AI market intelligence model · Live on Ollama

Quantiva

Fine-tuning a Local LLM into an Indian Equity Technical Analyst

A case study in fine-tuning, debugging, and benchmarking an 8B open-weight model into a focused, grounded domain assistant — built end to end on a Mac mini and a $0.067/hr rented GPU.

Qwen3-8BUnsloth (LoRA)llama.cpp / GGUFOllamaMongoDBPython

Hardware: Apple M2 Pro (16 GB) for dev + deployment; rented RTX 4090 for training/merge

Total GPU spend: ~$2–3 across the entire project

View on Ollama

1. The problem

I wanted a local LLM that behaves like an Indian equity technicalanalyst: given a stock's recent price action, it should produce a structured, disciplined read — correct overbought/oversold classification, clear invalidation levels, Indian-market conventions (₹, NSE symbols, Nifty index tags) — and do it entirely on my own machine, fed by my own market database.

Out of the box, the base model (Qwen3-8B) was not fit for this. When handed a stock data block, it exhibited consistent, reproducible failure modes:

Inverted RSI logic — calling an RSI of 37 "overbought," or a deep-oversold reading "bullish momentum."
Wrong trade directions — placing stop-losses above entry, targets below.
Currency/format drift — "Rs" instead of ₹, occasional CJK characters in output.
No structural discipline — no reasoning block, no explicit "what invalidates this view."

The goal was to fix these specific, observable failures — and then prove they were fixed.

2. Architecture decision: fine-tune for skill, retrieve for data

The first real decision shaped everything else: the model should learn the skill of analysis, not memorize stock data.

Fine-tuning teaches voice, RSI logic, output format, and discipline. Done once.
A retrieval layer (MongoDB + a context-builder function) injects live data into the prompt at question-time.

This separation means the model never goes stale: prices update daily in MongoDB without ever retraining. The model is the analyst's brain; the database is the live data feed. It also rules out a whole class of problems — the model isn't expected to "know" prices, so it shouldn't be hallucinating them.

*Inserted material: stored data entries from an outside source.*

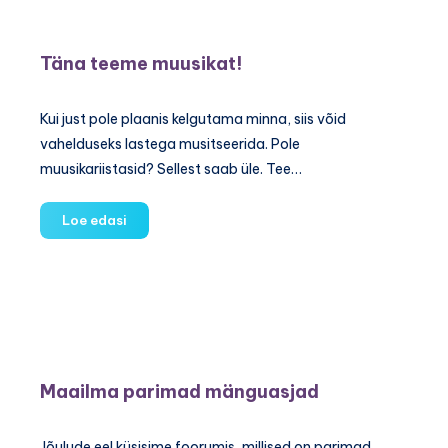
Arenda
lapse
fantaasiat
Täna teeme muusikat!
Kui just pole plaanis kelgutama minna, siis võid
vahelduseks lastega musitseerida. Pole
muusikariistasid? Sellest saab üle. Tee…
Täna
Loe edasi
teeme
muusikat!
Maailma parimad mänguasjad
Jõulude eel küsisime foorumis, millised on parimad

No vector DB — structured OHLCV lives in MongoDB and is queried directly. Universe: Nifty 500 / total market, ~5 years of daily candles already collected.

3. Data pipeline: get_stock_context()

The bridge between MongoDB and the model is a single function that, given a ticker:

Pulls ~60 daily candles from MongoDB.
Computes indicators: RSI(14), 50/200-day moving averages, 52-day range, period returns, volume ratio.
Formats a fixed text block — index header, ₹ values, the [TICKER NSE - Data as of …] convention.

This format is the contract: the model is trained on exactly this layout, so the inference-time context must match it byte-for-byte.

4. Training data: diversity over volume

I built the training set deliberately small and clean rather than large and noisy.

5 hand-written gold-standard seeds spanning the RSI spectrum: RELIANCE (oversold 26.3), ADANIENT (overbought 76.6), ITC (oversold 27.9), HDFCBANK (neutral 37.3), LT (bullish-but-not-overbought 63.7).
Scaled to 205 examples via a deterministic, rule-driven generator, then an independent validator, then a language-variety pass for natural phrasing.
Validation gates: 0 ticker mismatches, 0 "Rs" leakage, 0 CJK characters, 0 RSI misclassifications, 197/199 unique headlines.

I deliberately did not scale to 500 — past ~200 clean, diverse examples, more rows mostly added redundancy. Split 90/10 (seed=42) → 184 train / 21 val, formatted as system→user→assistant conversations.

5. Fine-tuning: LoRA on a rented RTX 4090

Using Unsloth's FastLanguageModel on unsloth/Qwen3-8B (4-bit), LoRA adapters (r=16, α=16) on the attention + MLP projections, Qwen3 chat template, train_on_responses_only, 3 epochs, lr 2e-4.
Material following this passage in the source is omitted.